### Exercise description
Before writing anything, find the line that contains "Зашифрованы файлы на", then retype the entries below exactly from their first line through that one, without pictures.

(Records to use Opens)

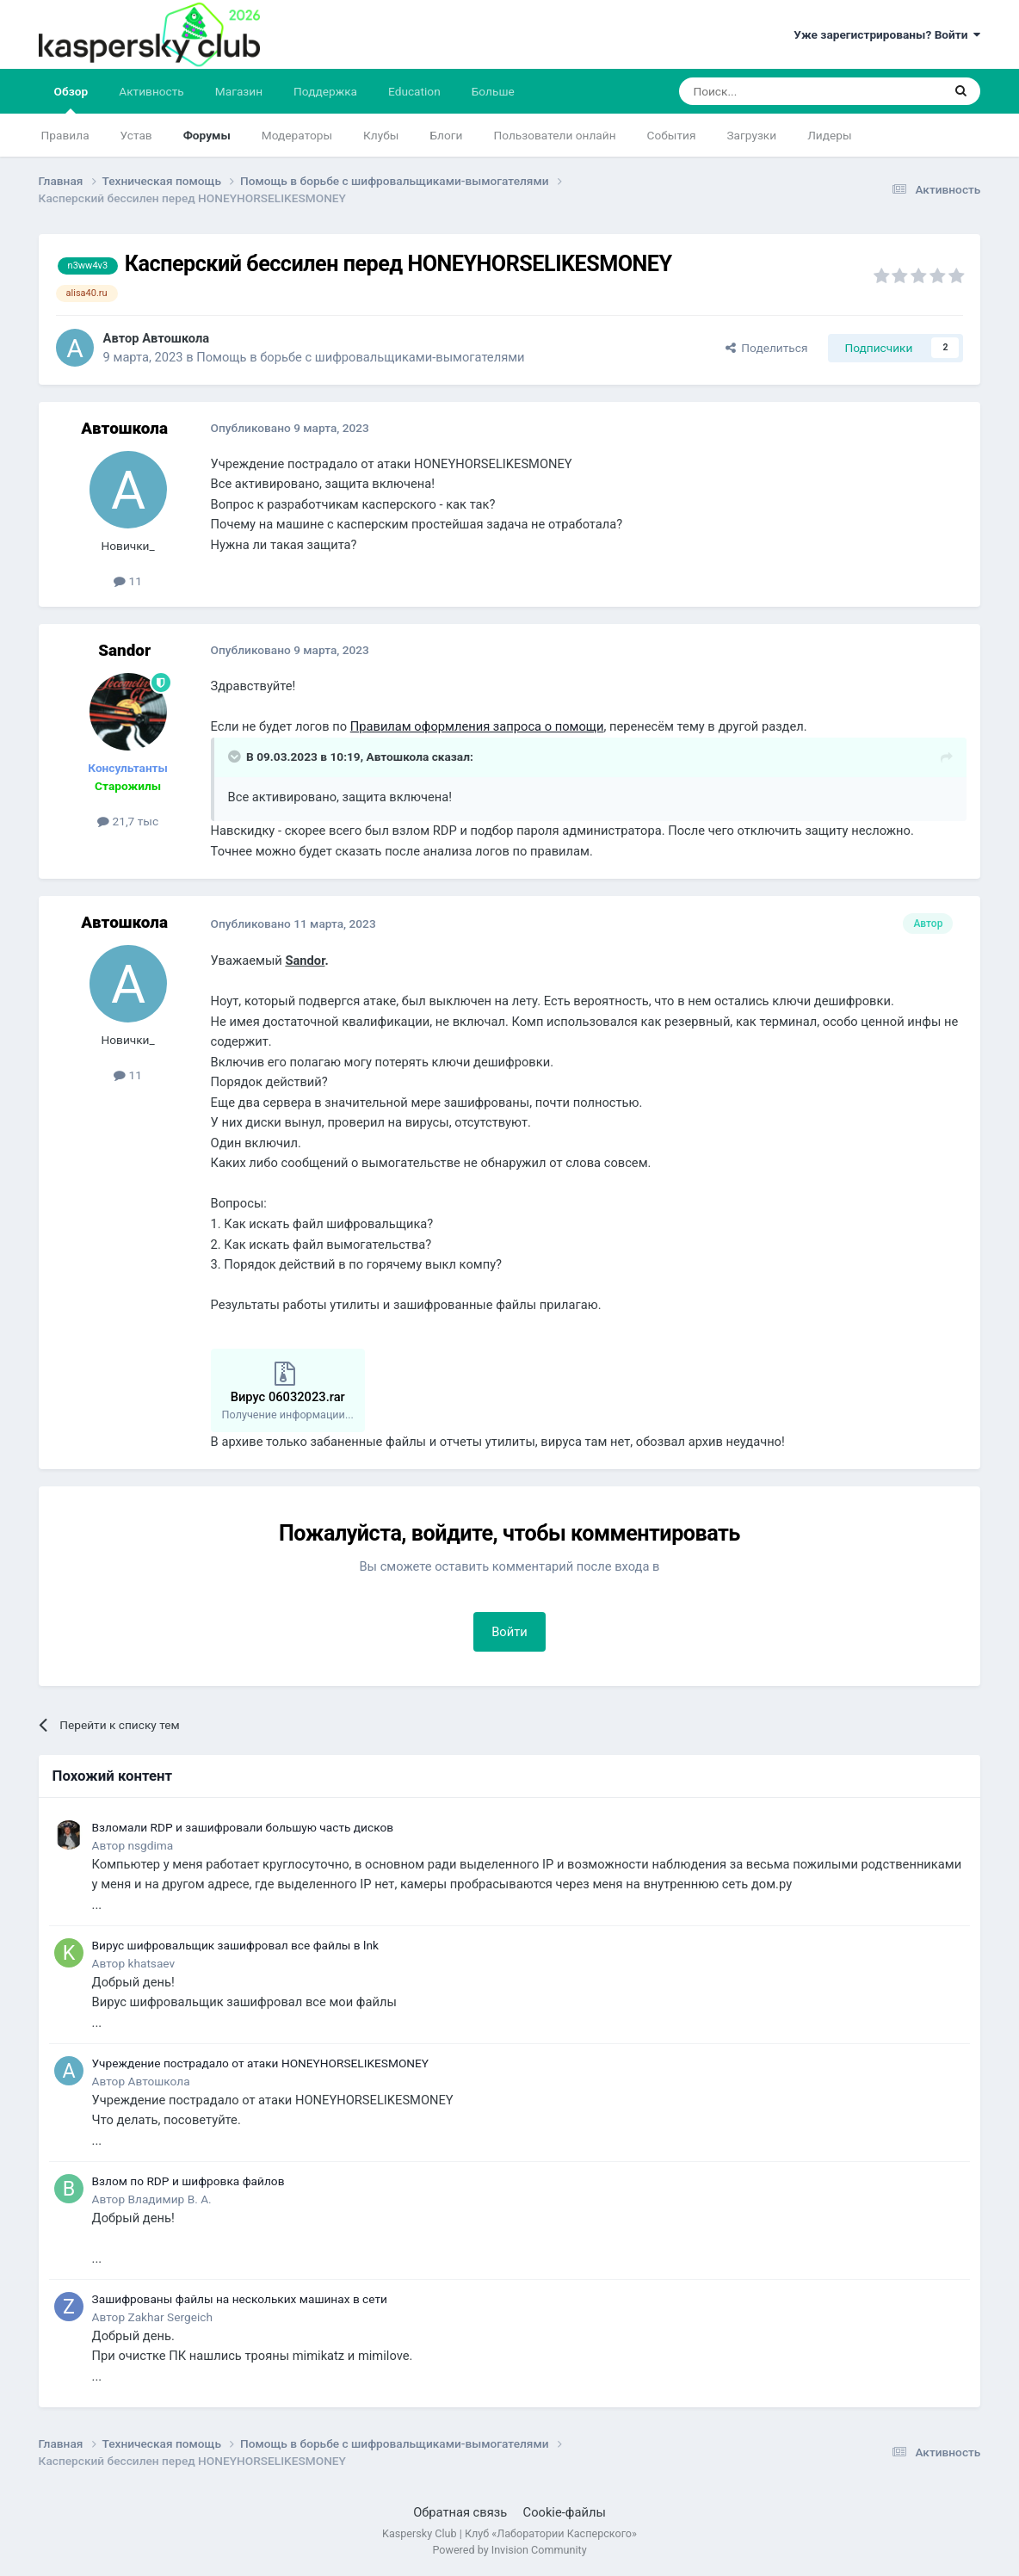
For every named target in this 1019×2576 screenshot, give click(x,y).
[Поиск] (770, 91)
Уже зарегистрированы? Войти (887, 34)
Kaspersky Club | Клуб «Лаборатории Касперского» (509, 2533)
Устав (136, 135)
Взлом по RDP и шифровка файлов (188, 2181)
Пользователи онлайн (554, 135)
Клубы (380, 135)
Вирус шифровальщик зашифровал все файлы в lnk (235, 1945)
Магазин (238, 91)
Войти (509, 1632)
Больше (493, 91)
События (671, 135)
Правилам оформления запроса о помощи (477, 726)
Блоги (445, 135)
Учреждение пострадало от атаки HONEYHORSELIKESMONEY (260, 2063)
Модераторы (297, 135)
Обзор (71, 99)
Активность (151, 91)
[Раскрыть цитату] (236, 756)
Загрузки (751, 135)
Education (414, 91)
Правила (65, 135)
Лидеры (829, 135)
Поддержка (325, 91)
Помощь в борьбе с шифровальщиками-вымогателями (360, 357)
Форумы (207, 135)
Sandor (304, 960)
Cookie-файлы (564, 2512)
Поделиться (767, 348)
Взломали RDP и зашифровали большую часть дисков (242, 1827)
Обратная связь (460, 2512)
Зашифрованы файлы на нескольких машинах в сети (239, 2299)
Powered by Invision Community (509, 2549)
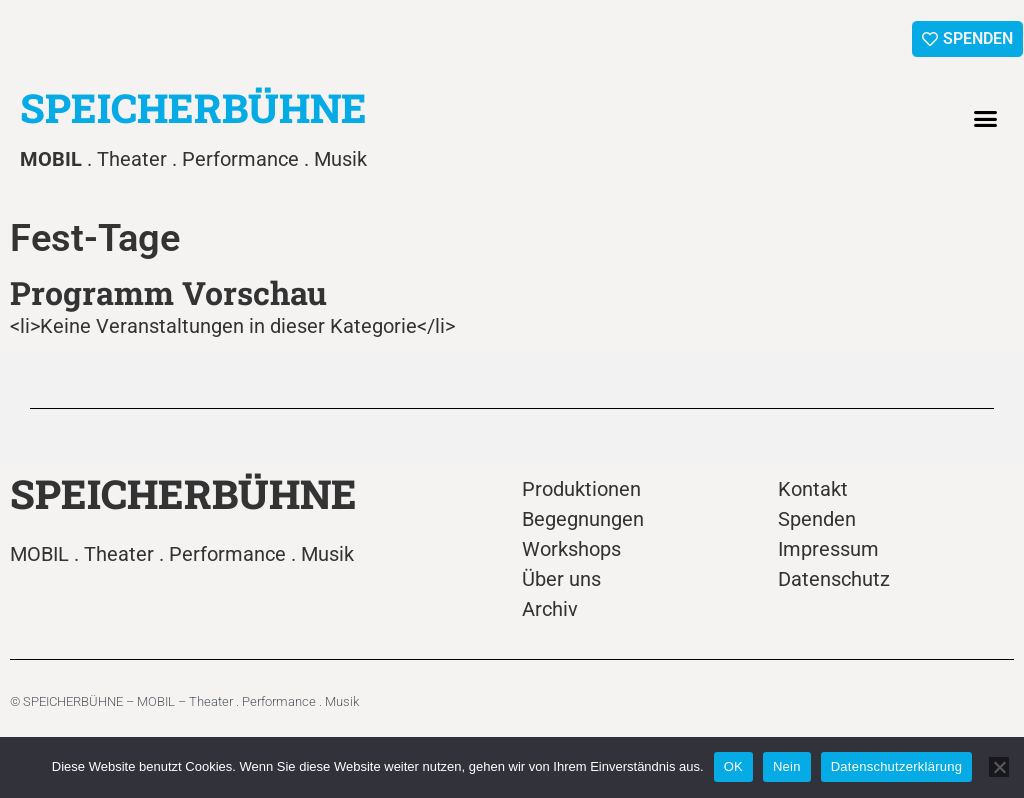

(Records to use Closes)

### Task result
For every named target in this 1019×2576 screenshot, give click(x,y).
[Поиск] (770, 91)
Уже зарегистрированы? Войти (887, 34)
Kaspersky Club | Клуб «Лаборатории Касперского» (509, 2533)
Устав (136, 135)
Взлом по RDP и шифровка файлов (188, 2181)
Пользователи онлайн (554, 135)
Клубы (380, 135)
Вирус шифровальщик зашифровал все файлы в lnk (235, 1945)
Магазин (238, 91)
Войти (509, 1632)
Больше (493, 91)
События (671, 135)
Правилам оформления запроса о помощи (477, 726)
Блоги (445, 135)
Учреждение пострадало от атаки HONEYHORSELIKESMONEY (260, 2063)
Модераторы (297, 135)
Обзор (71, 99)
Активность (151, 91)
[Раскрыть цитату] (236, 756)
Загрузки (751, 135)
Education (414, 91)
Правила (65, 135)
Лидеры (829, 135)
Поддержка (325, 91)
Помощь в борьбе с шифровальщиками-вымогателями (360, 357)
Форумы (207, 135)
Sandor (304, 960)
Cookie-файлы (564, 2512)
Поделиться (767, 348)
Взломали RDP и зашифровали большую часть дисков (242, 1827)
Обратная связь (460, 2512)
Зашифрованы файлы на нескольких машинах в сети (239, 2299)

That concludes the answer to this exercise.